Pull out every line below that contains the word "Римски".

Source records Block Start

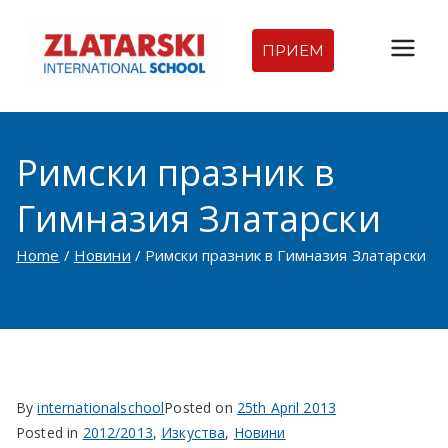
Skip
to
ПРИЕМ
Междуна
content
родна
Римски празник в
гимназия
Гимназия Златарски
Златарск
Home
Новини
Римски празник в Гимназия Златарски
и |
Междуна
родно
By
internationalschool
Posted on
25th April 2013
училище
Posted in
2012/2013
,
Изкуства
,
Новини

Source records Block End
Source records Block Start

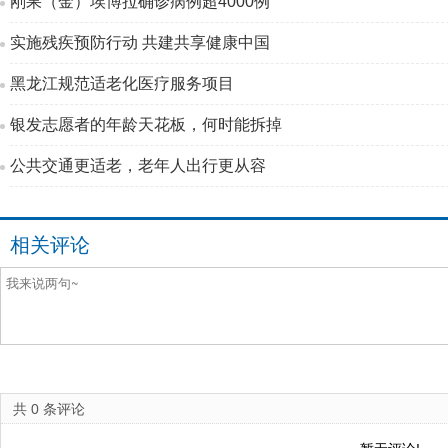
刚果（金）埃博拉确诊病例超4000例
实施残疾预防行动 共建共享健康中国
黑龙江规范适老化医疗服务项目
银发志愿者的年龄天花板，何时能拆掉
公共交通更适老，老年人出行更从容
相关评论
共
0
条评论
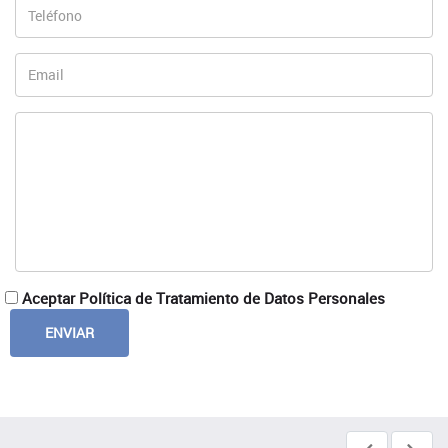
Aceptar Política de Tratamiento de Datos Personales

Source records Block End

Exercise response:
Римски празник в
Римски празник в Гимназия Златарски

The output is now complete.